I have seen and also tried pytorch pruning, but have not seen any improvements in inference time or reduction of model size. By considering the old posts i have seen pruning is like a expermental feature. Is it still like expermental tool or is there any real impact of inference time.

Hi, I did some reaserach on pruning and might help you clear some doubts.

Pruning by itself only sets to zero some elements of the weight tensor, but such elements are still part of the nertwork. This is the reason why you do not see any difference in the model size nor in the inference time.

That said there are ways to exploit a pruned model to gain some advantages depending on the pruning strategies that was used.
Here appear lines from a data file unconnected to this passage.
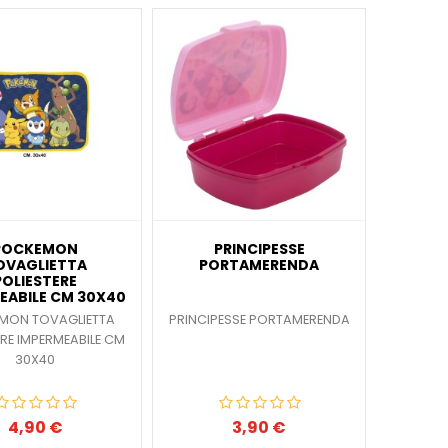
POCKEMON
PRINCIPESSE
OVAGLIETTA
PORTAMERENDA
POLIESTERE
EABILE CM 30X40
MON TOVAGLIETTA
PRINCIPESSE PORTAMERENDA
ERE IMPERMEABILE CM
30X40
4,90 €
3,90 €
Prezzo
Prezzo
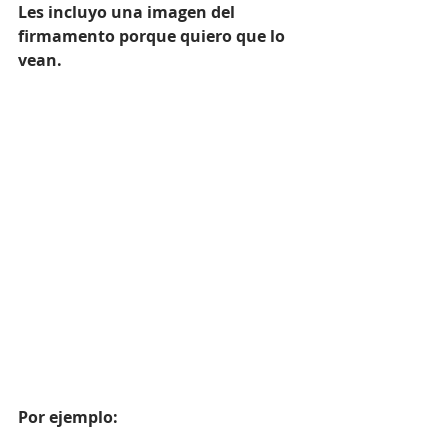
Les incluyo una imagen del 
firmamento porque quiero que lo 
vean. 
Por ejemplo:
If you use an **unstructured** pruning approach (leads to tensors that have zeroes peppered throughout), you could rely on some ad hoc hardware or sotware (i.e. torch.sparse — PyTorch 1.11.0 documentation) which should be optimized to work with sparse tensors.

If you use a **structured** approach (removing entire rows or columns of the weight matrices) you might be able to remove the pruned neurons, leading to smalle and faster models without the need for particular hardware.

For the second case we’ve actually built a PyTorch-compatible library which does exactly that. You are welcome to try it out.

If you have any questions feel free to ask.

Thanks for your answer, i really appreciate the work you put on this. Sure will check the simplify. I am **unstructured** pruning hence lot of my weights are set to zero. Does this library support transfromers in general??

Our library is currently tested on standard torchvision classifcation models, up to v0.10 (I should probably specify it in the docs since now they added more models).

If you’d like to test it on your specific case and open an issue for any eventual problem, we’ll be happy to assist with it and possibly improve the library.

Just notice that unstructured pruning may not lead to any change since it does not ensure that entire neurons are pruned. In pytorch, for standard Conv2d or Linear, neurons are mapped by the 0 dimension of the weight tensor, so you might want to check if you have some of them which are completely zeroed-out.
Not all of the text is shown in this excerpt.